What the exercise asks –
For every entry below, give an exact repeat and leave out the pictures.

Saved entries

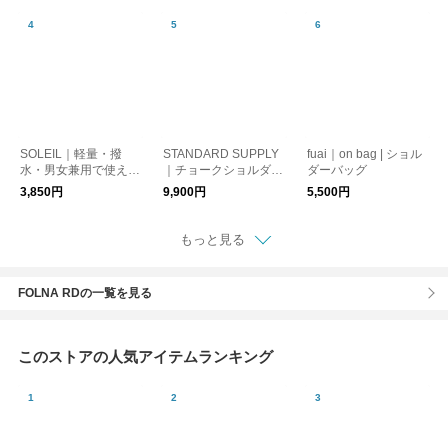
SOLEIL｜軽量・撥
STANDARD SUPPLY
fuai｜on bag | ショル
水・男女兼用で使える
｜チョークショルダー
ダーバッグ
ライトリーショルダー
"SIMPLICITY " CHALK
3,850円
9,900円
5,500円
バッグ [ギフト]
SHOULDER スタンダ
ードサプライ ショル
ダーバッグ プレゼン
もっと見る
ト ギフト
FOLNA RDの一覧を見る
このストアの人気アイテムランキング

Answer section –
SOLEIL｜軽量・撥
STANDARD SUPPLY
fuai｜on bag | ショル
水・男女兼用で使える
｜チョークショルダー
ダーバッグ
ライトリーショルダー
"SIMPLICITY " CHALK
3,850円
9,900円
5,500円
バッグ [ギフト]
SHOULDER スタンダ
ードサプライ ショル
ダーバッグ プレゼン
もっと見る
ト ギフト
FOLNA RDの一覧を見る
このストアの人気アイテムランキング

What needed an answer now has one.